Did you draw on personal experiences about the stories of the aswang?
I am from General Santos City and we lived beside a forest inside this subdivision, because it was a newly constructed subdivision. I was around eight years old, I think. One day the yaya of our neighbor said there’s a sigbin [Visayan aswang variant] who roams around the village and lives in that forest. At night you need to sleep and you can’t wake up, because if you do and you look at the window you’ll see red eyes and long nails. The windows back in the day were jalousie types. She said the sigbin would put its long clawed fingernails inside the window to get you. I was terrified for so long!
The documentary follows characters whose fates entwine with the growing violence during two years of killings in Manila. Photo courtesy of ASWANG 2019
The beauty of the cinematography really clashes with the bloody subject matter. It’s a stark and very powerful contrast.

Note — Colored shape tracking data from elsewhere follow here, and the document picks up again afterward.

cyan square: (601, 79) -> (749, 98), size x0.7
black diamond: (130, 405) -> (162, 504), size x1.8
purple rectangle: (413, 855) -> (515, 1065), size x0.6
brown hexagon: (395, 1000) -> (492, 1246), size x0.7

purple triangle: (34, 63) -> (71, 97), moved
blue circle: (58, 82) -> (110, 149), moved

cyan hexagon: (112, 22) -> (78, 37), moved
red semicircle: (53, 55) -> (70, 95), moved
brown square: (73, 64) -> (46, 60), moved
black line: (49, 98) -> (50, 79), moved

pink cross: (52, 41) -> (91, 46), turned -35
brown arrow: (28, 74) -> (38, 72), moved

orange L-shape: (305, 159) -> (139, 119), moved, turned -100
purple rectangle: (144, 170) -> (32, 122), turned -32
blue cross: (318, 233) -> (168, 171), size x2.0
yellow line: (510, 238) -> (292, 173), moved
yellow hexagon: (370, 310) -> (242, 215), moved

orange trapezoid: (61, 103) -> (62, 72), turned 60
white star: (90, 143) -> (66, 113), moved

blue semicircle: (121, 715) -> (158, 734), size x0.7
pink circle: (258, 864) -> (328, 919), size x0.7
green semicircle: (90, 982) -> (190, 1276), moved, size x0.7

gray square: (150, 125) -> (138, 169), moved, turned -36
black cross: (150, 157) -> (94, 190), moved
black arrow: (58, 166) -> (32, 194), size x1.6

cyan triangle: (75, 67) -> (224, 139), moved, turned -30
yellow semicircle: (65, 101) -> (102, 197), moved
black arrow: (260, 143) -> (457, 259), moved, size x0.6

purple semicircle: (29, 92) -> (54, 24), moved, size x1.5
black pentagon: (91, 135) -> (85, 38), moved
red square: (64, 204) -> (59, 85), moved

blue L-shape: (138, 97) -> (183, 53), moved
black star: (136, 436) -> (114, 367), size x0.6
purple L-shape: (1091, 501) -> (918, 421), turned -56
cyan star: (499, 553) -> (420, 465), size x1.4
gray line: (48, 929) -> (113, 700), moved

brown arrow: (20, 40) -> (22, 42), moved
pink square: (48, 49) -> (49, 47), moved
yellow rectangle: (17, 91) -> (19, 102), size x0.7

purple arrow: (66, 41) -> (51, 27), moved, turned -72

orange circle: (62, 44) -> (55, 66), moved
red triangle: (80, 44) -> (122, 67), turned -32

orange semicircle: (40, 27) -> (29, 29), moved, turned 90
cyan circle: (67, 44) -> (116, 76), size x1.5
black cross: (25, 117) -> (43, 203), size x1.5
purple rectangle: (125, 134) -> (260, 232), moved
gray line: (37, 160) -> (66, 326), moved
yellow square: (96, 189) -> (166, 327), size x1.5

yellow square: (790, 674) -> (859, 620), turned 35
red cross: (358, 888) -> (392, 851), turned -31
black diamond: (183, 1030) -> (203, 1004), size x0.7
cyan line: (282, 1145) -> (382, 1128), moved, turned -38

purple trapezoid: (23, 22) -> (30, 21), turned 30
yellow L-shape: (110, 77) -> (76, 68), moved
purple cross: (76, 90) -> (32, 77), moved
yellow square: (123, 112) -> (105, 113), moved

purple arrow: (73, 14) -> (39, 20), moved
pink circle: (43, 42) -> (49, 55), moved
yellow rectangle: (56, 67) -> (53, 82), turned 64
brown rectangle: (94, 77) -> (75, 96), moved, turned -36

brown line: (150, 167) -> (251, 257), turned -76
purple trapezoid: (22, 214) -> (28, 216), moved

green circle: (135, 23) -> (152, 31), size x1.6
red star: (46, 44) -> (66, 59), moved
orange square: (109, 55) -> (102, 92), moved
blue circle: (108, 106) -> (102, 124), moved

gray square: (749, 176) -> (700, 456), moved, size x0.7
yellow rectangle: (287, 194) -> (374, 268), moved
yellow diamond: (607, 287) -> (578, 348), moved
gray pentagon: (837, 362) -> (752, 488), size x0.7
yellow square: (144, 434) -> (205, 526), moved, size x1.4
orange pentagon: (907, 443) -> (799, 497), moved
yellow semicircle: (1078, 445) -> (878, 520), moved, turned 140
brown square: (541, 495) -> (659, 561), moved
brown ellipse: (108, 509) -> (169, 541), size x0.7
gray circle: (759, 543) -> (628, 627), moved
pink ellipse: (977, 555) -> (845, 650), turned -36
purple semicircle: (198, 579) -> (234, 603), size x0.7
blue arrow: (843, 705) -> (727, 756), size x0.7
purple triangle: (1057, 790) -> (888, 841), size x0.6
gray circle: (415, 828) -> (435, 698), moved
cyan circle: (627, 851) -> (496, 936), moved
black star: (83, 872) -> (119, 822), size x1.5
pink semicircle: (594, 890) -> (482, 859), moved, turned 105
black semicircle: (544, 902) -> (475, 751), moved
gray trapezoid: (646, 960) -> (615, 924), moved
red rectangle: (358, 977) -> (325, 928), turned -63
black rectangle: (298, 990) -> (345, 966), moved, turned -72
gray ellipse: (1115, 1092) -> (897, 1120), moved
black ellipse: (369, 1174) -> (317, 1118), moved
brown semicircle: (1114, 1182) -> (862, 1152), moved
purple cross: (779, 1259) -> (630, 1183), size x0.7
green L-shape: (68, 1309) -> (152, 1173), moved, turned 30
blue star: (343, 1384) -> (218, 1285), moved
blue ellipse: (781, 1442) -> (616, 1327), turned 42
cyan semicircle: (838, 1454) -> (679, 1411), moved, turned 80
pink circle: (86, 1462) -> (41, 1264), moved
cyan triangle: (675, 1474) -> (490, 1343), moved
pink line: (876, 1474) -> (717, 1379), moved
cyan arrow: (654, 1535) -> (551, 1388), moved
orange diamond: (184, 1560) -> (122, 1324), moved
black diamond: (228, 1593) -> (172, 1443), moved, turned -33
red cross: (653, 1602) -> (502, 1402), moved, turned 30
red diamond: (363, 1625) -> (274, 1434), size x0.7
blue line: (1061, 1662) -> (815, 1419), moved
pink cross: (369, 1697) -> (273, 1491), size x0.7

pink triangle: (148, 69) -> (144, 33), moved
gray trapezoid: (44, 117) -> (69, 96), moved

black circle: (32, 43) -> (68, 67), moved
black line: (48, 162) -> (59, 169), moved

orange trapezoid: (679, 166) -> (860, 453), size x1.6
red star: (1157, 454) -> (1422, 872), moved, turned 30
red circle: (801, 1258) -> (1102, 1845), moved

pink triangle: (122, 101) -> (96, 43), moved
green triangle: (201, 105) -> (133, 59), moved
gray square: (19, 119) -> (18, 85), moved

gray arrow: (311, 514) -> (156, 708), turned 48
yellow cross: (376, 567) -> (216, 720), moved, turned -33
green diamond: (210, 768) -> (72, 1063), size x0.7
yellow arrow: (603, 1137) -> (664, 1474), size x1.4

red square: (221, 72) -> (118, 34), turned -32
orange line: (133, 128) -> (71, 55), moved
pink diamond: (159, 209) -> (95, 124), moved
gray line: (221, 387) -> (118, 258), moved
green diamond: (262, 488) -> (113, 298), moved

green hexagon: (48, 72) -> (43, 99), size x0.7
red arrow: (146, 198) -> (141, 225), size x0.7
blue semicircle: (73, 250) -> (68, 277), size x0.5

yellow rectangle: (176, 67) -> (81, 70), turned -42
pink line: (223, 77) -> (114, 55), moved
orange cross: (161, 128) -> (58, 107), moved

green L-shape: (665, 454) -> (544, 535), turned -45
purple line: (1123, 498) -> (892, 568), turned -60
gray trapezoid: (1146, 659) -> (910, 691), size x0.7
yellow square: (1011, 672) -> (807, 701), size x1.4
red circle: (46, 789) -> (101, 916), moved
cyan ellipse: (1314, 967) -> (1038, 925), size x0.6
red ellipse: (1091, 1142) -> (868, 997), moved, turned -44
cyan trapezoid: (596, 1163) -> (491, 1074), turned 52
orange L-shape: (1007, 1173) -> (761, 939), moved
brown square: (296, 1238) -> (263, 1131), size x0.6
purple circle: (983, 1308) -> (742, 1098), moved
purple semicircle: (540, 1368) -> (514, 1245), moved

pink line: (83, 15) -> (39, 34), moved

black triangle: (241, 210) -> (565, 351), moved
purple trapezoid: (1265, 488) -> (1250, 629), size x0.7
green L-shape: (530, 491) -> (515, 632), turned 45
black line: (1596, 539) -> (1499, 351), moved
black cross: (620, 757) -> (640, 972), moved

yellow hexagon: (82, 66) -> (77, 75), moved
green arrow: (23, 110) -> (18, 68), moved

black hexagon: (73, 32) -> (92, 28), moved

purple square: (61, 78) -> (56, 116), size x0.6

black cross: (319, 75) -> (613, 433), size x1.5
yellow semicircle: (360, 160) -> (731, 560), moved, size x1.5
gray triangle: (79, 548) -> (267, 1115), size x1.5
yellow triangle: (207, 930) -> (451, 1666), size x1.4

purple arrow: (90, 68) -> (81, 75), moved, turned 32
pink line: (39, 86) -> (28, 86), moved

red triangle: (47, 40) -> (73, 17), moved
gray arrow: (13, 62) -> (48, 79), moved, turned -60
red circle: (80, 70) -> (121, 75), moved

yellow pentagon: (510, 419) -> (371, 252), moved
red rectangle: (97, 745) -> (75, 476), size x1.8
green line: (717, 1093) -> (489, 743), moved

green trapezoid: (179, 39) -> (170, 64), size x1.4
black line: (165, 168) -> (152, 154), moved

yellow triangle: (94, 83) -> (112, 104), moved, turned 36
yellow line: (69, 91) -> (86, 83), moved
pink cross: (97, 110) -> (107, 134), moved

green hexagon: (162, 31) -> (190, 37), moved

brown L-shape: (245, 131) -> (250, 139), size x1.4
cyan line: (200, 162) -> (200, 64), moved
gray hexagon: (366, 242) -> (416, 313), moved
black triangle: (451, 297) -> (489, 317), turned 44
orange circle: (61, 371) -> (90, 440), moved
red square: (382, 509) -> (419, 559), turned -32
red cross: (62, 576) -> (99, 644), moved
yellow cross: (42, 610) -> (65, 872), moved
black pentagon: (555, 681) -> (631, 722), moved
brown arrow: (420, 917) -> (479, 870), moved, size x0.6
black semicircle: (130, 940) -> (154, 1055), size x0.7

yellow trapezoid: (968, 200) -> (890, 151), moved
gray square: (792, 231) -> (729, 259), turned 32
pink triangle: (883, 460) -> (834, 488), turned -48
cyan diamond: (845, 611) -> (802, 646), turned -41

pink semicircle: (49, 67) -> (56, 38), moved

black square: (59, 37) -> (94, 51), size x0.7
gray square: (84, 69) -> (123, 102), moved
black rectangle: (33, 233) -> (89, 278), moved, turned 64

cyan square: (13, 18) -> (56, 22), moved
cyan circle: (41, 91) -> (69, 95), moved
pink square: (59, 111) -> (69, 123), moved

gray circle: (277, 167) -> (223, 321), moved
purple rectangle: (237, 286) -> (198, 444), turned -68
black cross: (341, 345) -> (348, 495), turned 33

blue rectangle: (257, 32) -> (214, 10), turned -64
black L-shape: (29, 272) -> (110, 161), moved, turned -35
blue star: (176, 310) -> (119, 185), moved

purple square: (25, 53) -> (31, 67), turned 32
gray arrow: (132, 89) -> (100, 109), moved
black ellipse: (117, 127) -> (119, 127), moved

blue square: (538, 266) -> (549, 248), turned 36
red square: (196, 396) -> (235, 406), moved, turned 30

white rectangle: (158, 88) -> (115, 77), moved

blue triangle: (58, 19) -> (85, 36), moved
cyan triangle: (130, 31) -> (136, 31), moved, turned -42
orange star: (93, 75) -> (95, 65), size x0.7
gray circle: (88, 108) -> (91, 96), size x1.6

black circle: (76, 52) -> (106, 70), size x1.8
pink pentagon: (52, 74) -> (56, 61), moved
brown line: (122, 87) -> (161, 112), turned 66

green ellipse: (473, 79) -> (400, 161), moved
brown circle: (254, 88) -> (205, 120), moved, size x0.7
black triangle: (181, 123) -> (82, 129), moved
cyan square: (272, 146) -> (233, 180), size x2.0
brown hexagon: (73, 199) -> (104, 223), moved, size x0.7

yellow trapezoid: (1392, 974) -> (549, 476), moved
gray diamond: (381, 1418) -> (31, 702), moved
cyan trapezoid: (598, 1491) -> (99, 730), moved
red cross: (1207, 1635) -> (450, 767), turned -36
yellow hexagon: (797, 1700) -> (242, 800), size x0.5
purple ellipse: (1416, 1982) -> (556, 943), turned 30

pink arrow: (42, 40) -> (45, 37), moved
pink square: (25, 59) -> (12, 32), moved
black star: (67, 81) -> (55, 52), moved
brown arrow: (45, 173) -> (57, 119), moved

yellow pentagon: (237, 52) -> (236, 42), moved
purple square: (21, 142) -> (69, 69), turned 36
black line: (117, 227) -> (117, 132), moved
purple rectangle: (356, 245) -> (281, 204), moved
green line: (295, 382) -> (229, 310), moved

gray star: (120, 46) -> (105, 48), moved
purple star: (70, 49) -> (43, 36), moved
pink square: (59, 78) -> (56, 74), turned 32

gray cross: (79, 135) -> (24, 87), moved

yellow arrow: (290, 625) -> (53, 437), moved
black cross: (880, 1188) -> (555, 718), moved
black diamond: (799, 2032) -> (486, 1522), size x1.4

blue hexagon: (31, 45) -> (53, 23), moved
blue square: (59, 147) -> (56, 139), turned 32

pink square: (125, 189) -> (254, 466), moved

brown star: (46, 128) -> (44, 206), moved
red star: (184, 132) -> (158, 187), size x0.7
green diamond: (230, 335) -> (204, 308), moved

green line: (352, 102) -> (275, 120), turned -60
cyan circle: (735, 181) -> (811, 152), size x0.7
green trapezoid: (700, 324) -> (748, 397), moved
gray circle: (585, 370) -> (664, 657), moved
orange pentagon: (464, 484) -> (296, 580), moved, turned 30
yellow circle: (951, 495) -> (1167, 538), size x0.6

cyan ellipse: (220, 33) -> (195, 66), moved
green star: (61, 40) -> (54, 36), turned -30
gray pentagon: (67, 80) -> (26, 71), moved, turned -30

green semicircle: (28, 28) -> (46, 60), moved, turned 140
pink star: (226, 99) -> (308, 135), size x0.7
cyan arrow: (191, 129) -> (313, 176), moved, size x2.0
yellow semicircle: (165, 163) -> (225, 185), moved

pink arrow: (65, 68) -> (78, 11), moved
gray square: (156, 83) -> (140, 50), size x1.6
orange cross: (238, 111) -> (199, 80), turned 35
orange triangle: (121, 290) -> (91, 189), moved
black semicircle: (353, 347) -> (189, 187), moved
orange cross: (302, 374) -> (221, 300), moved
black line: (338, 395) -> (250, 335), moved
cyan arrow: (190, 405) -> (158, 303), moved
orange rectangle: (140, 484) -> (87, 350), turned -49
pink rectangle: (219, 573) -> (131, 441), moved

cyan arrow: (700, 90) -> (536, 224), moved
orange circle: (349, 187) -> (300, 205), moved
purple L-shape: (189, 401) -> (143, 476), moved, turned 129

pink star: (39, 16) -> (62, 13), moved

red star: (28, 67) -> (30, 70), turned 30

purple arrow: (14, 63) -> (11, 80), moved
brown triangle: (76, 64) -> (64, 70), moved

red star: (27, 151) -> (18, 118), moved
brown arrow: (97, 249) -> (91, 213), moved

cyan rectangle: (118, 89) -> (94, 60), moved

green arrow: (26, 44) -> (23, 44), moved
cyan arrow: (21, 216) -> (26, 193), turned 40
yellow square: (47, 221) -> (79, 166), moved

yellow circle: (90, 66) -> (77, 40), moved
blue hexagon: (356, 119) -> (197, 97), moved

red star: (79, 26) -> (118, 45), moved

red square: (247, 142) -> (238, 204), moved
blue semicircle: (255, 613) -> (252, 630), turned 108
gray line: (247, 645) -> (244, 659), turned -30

One of the things that I wrote [a few months in] and [still] remember: I was saying, you know, I always wanted to make cinematic films, beautiful films, but I wrote down that “There's nothing beautiful about this.” I mean, how can you make a good film out of this? Because there's nothing good about it. I even felt bad about trying to construct images, trying to construct a frame around this entire situation.
The idea of using a beast from folklore that scares makes this documentary very different and very Filipino. That kind of clarity in a nonfiction product is rare.
The entire idea of this war on drugs for me was finding a common enemy, finding a scapegoat. And that's what the president did there. No one liked the drug user and the drug dealer who would rape kids and [Duterte] made this narrative. It has always existed, but he made this narrative and then he made everyone go against this set of people. So that was his common enemy, the same way that previous generations think they went for the communists. That was very clear to me and this was also why I immediately went for this idea, as well, of the aswang.
While other foreign-made and major documentaries about the war on drugs are very different in approach, we think that Filipinos and those familiar with how the tokhang events and stories have gone may find something ritually therapeutic in watching this docu.
I have to say Filipinos will get it more. Filipinos will feel it more, and it was made that way. I didn't expect foreigners to understand all the connections of the images. But then I also had what you would call a “target audience.” I knew who I was making the film for, and the sooner that was clear to me then the easier I could make my decisions and the easier the rest of my team would get on board.
"Aswang" will soon be available on video-on-demand internationally.